When Raleigh attorney Gene Boyce stumbled on one of the great secrets of American politics 40 years ago – that Richard Nixon had a secret audio taping system – he could not have gotten it more wrong.
“My reaction was, ‘that SOB,’ ” Boyce recalled. “There are tapes that can prove his innocence.”
As we now know, the Watergate tapes, as they became known, were the smoking gun that brought down the president.
Boyce has been retelling the story a lot recently, speaking to civic and legal groups about the four months he spent as assistant majority counsel on the Watergate Committee. The N.C. Museum of History begins an exhibit May 17 titled “Watergate: Political Scandal & the Presidency” that features some of Boyce’s papers and memorabilia.
The scandal had strong connections in North Carolina, because the congressional committee investigating Watergate was led by Democratic Sen. Sam J. Ervin Jr. and many of his staffers were fellow Tar Heels – people such as Rufus Edmisten, Michael Carpenter, Phillip Haire and Lacy M. Presnell III.

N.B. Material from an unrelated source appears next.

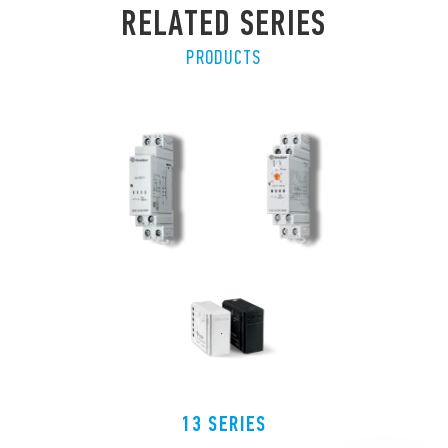
RELATED SERIES
PRODUCTS
13 SERIES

Nixon also had ties to the state, having graduated from Duke University law school.
Stumbling into history
Boyce said he just sort of stumbled into history. He was practicing law in Raleigh when Ike Andrews, a Democratic state lawmaker, asked him to manage his campaign for the 4th Congressional District in 1972. Andrews won and Boyce went to D.C. to help him set up his office.
In D.C., Boyce met Edmisten, a top aide to Ervin, at a cocktail party. Ervin needed a trial lawyer who knew about investigations, documentary evidence and chain of custody.
In May 1973, Boyce joined the investigation, doing legal spadework for the hearings that transfixed the nation.
The lawyers divided up the witnesses to be interviewed before they appeared before the committee. On Boyce’s list was Alex Butterfield, Nixon’s former deputy assistant, who was then administrator of the Federal Aviation Administration.
Questions about tapes
The investigators had received hints that Nixon may have been taping himself, so they were routinely asking witnesses about whether there was such a system.
In a small room on July 13, 1973, Butterfield was posed the question by a member of Boyce’s team. He replied: “Everything was taped ... as long as the president was in the room.”
Three days later, Butterfield testified before the committee. The tapes became part of a pitched battle between Congress and the special prosecutor’s office. Nixon turned them over only when ordered by the U.S. Supreme Court.
They proved that Nixon had been involved in a cover-up, leading to his impeachment and resignation.
At age 80, Boyce is still practicing law in Raleigh. He has had a successful career, winning several high-profile lawsuits.
Boyce still doesn’t know the answer to some questions. Why did Nixon feel compelled to order the Watergate break-in when he was on his way to a landslide victory over Democrat George McGovern? Why did he not destroy the tapes?
“I’m still fascinated it happened,” Boyce said.
Boyce said the answer must lie in Nixon’s complex character.
“For him to screw up, when all he had to do is tell the truth,” said Boyce, “there is a lack of human understanding of right and wrong.”